The Japanese garrison at Buna consisted of elite troops — Imperial Marines who defended the village and Catholic mission. The enemy’s backs were to the sea, but they were behind a concealed machine gun-defended bunker network constructed of palm logs. The machine gun nests were six to eight feet deep and impregnable to the U.S. division’s small arms fire.
After American forces discovered the bodies of natives hanging from trees who had been drawn and quartered by Japanese soldiers, James said “We took no prisoners.
“When we arrived at Buna we had to cross a large field with high grass. The field was surrounded by trees and the Japs had snipers in the trees,” James recalled. “I stopped in the field to talk with another platoon sergeant. I turned my head and when I turned back to look at him he was on the ground. He had been shot through the head by a sniper.
“It was Dec. 7, 1942, a year to the day from the time the Japanese attacked Pearl Harbor, I was wounded.
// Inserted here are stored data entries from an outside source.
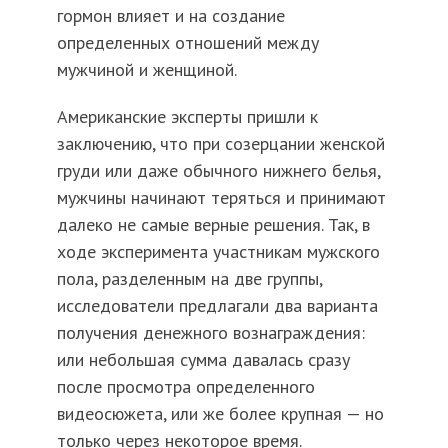
гормон влияет и на создание
определенных отношений между
мужчиной и женщиной.
Американские эксперты пришли к
заключению, что при созерцании женской
груди или даже обычного нижнего белья,
мужчины начинают теряться и принимают
далеко не самые верные решения. Так, в
ходе эксперимента участникам мужского
пола, разделенным на две группы,
исследователи предлагали два варианта
получения денежного вознаграждения:
или небольшая сумма давалась сразу
после просмотра определенного
видеосюжета, или же более крупная — но
только через некоторое время.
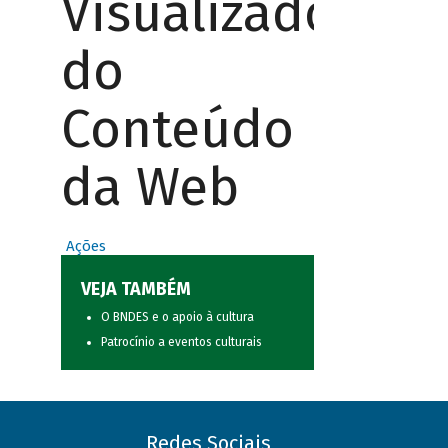
Visualizador
do
Conteúdo
da Web
Ações
VEJA TAMBÉM
O BNDES e o apoio à cultura
Patrocínio a eventos culturais
Redes Sociais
I had just gotten word that morning my brother, Willard, had been killed by a Jap machine gunner,” he said. “I decided to go down to the 4th Platoon that he commanded and check it out. Our platoons were probably 200 to 300 feet apart.
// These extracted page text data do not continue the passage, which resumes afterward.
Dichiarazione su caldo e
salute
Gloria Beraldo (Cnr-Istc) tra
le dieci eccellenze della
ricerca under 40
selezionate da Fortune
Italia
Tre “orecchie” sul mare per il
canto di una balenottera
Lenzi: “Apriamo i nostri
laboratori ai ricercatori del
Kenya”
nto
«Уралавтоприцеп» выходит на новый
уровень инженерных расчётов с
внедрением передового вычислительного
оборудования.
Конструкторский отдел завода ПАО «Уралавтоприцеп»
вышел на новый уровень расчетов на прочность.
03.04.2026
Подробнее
“On the way back I was hit in the knee by an exploding sniper’s bullet. It severed the main artery in my knee. There were no medics around. If it hadn’t been for Sgt. Carl Stenbirg who applied a tourniquet to my leg I would have bled to death.”
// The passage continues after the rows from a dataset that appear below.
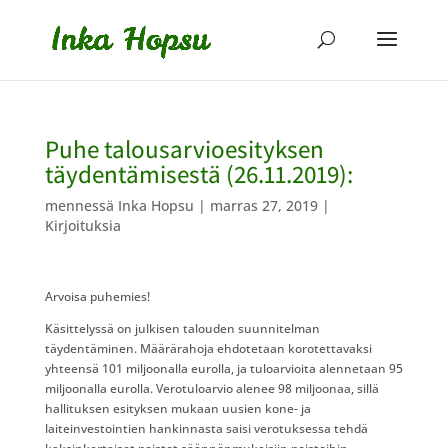
Puhe talousarvioesityksen
täydentämisestä (26.11.2019):
mennessä
Inka Hopsu
|
marras 27, 2019
|
Kirjoituksia
Arvoisa puhemies!
Käsittelyssä on julkisen talouden suunnitelman
täydentäminen. Määrärahoja ehdotetaan korotettavaksi
yhteensä 101 miljoonalla eurolla, ja tuloarvioita alennetaan 95
miljoonalla eurolla. Verotuloarvio alenee 98 miljoonaa, sillä
hallituksen esityksen mukaan uusien kone- ja
laiteinvestointien hankinnasta saisi verotuksessa tehdä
James was treated by medics at a front line aid station and then carried through the jungle by eight native stretcher bearers to an air strip several miles a way. The injured sergeant was flown in a C-47 transport plane to the general hospital at Port Moresby where his useless left leg was removed at the knee. From there he was transported to Brisbane, Australia before being returned to the States for two additional operations on his leg and more recuperation.
Several weeks after James was evacuated from the front lines the balance of power tilted toward the Red Arrow Division when it received flamethrowers. The 32nd Division burned the enemy out of their palm log bunkers.
“None of the Japanese marines surrendered. From what I’ve been told, 300 to 500 of them swam out into the Pacific and drowned. There were no ships waiting for them offshore,” he said.
On Oct. 1, 1943 he was discharged from the U.S. Army. The Muskegon Chronicle newspaper ran a story dated Oct. 2, 1944 which notes: “For his gallantry in New Guinea, action that cost him his left leg, Sgt. James Broner …was awarded the Silver Star.” He also received the Purple Heart and the Asiatic-Pacific Campaign Ribbon.
For the next 30 years James worked as an inspector and supervisor in a plant that manufactured tank engines in Muskegon for the Defense Department. He and his wife, Helen, retired to their Englewood home along with five of their 10 children, five of whom were still in school.
Mary Broner was in the first graduating class at Lemon Bay High School in Englewood in 1981 and Terri Broner was “Miss Englewood” in the mid-1980s. In 2005 Jim and Helen will celebrate their 60th wedding anniversary.
Holding his satin lined blue box containing his Purple Heart and Silver Star, James admitted the medal he is most proud of has nothing to do with war. It was also in the blue box with his military medals.
The round silver medal with a golfer on the front is attached to a red, white and blue ribbon. James received it for making a hole in one 65 years ago when he was in high school. His second one was on the 17th hole at Cape Haze Links on July 12, 1993 and the last one was at Rotonda Palms on the 14th home on May 1, 1998. He still golfs three times a week at 81 and enjoys every minute of his time on the links.